Celeste
8.2
Celeste

Jeu de Matt Makes Games et Extremely OK Games (2018PC)

2 000 mètres et autant de façons de mourir. Un minuscule grain de pixels avec une bouillie toute mignonne contre un amas d'écrans qui cherche à briser le mental du joueur. Celeste est une ode au surpassement de soi. Parce que mourir peut être fun! Voir le chemin parcouru depuis le plancher de sapins est jouissif. Le gameplay est surjoussif. Il aura suffit de trois touches et d'un stick pour vaincre un imposant sommet.

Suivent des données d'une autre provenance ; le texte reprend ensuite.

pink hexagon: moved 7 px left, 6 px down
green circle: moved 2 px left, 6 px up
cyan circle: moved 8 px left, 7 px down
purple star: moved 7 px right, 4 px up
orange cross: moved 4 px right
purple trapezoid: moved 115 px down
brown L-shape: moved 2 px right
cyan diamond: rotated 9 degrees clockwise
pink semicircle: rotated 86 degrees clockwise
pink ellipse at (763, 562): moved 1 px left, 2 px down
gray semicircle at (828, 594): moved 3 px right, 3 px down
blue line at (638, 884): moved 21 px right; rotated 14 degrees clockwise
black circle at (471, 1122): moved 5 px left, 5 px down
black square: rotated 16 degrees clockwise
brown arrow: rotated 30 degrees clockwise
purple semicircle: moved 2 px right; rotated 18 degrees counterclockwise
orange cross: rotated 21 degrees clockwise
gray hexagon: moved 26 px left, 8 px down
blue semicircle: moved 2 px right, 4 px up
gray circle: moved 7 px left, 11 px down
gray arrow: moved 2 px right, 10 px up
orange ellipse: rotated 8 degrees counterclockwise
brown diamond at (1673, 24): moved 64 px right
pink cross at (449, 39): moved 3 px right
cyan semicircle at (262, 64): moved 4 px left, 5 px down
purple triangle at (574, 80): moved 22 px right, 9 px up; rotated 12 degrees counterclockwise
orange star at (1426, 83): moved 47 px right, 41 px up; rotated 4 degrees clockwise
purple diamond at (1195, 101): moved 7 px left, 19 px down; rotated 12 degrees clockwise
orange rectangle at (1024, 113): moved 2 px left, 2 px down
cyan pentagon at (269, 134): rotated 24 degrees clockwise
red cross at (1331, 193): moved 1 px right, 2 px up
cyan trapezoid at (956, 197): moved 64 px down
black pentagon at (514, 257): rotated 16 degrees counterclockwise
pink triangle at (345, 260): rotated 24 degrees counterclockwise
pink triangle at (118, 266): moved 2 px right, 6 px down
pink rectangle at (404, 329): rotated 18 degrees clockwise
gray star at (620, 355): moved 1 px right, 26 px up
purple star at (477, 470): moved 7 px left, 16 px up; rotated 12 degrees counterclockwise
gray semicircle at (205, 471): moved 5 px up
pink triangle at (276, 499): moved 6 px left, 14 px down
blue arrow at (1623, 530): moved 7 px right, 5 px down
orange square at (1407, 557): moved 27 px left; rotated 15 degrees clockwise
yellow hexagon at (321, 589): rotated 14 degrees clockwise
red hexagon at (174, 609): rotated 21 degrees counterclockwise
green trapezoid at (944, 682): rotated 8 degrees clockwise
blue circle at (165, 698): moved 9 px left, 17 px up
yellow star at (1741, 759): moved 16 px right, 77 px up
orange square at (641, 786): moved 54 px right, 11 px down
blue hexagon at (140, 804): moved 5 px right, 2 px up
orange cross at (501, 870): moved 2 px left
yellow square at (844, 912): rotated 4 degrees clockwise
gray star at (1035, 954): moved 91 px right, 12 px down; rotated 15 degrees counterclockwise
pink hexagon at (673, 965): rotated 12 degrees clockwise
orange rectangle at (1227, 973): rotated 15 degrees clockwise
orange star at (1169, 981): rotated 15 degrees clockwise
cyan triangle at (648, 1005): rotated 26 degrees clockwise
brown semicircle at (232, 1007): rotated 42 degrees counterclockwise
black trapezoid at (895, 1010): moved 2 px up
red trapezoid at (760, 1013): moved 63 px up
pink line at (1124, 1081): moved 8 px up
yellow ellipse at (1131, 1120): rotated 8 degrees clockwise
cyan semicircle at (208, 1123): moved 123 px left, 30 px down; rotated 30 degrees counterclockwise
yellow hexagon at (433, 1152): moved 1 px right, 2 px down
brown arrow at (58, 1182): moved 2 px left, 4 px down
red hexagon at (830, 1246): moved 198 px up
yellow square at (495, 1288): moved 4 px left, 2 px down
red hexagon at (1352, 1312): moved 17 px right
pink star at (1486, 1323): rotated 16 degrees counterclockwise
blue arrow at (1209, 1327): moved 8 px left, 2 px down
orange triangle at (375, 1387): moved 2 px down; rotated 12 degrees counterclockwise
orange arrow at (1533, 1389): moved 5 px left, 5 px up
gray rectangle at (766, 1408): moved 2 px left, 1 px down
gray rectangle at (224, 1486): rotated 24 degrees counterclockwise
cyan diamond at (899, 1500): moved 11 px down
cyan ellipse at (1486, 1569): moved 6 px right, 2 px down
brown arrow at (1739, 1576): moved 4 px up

Quelque chose cloche dans la tête de Madeline. Un beau jour d'hiver, la petite rouquine (dont le design tout mimi semble oublier que la nana a la vingtaine passée) décide de tout lâcher. Au calme. Boulot, famille, la vie. Celeste raconte le chemin à parcourir afin de surmonter la dépression. Il faut dire que le passif des auteurs du titre se ressent bien in game. C'est simple: littéralement, Madeline devra affronter son for intérieur. Le sommet étant le remède du mal qui la ronge.


Mais en réalité, le joueur joue avec la montagne. Ce que Madeline évite en cours de route, c'est au mont Celeste qu'elle le doit. Les murs ne sont plus des obstacles, mais des zones sûres. Les plates-formes, les bulles, les nuages. Tous les outils sont là pour l'aider à avancer. Le véritable challenge est de maîtriser tout le pouvoir de Madeline. Un pouvoir qui se réparti dans trois touches au choix. Une pour bondir, l'autre pour gravir et enfin le dash. J'aime penser à Fox de la série Smash Bros. et son Side-B légendaire. Le principe est le même, mais grâce au pouvoir magique du stick directionnel, la rouquine peut agir à 360°.


Je récapitule. Avancer, sauter, dasher et gravir. C'est déjà pas mal d'outils pour les 2000 mètres d'altitude. J'ai reçu un petit choc quand, juste avant de donner le coup de grâce à la montagne au chapitre final (en face B, une revisite du niveau dans une difficulté revue), après avoir bien poncé le jeu... le titre m'a appris un nouveau type de mouvement encore jamais vu. J'aurais vu passer 500 écrans de dangers sans avoir su ce truc. Tout repose dans le stick. J'ai eu comme l'impression qu'un Street Fighter s'est infiltré dans le gameplay de Celeste! Ah et je ne parle même pas du dernier chapitre en DLC gratos. En plus d'être un PUTAIN DE MONSTRE de difficulté, il a le culot ou le luxe de nous enseigner une toute dernière technique de saut quasi impossible à prévoir depuis le début du jeu.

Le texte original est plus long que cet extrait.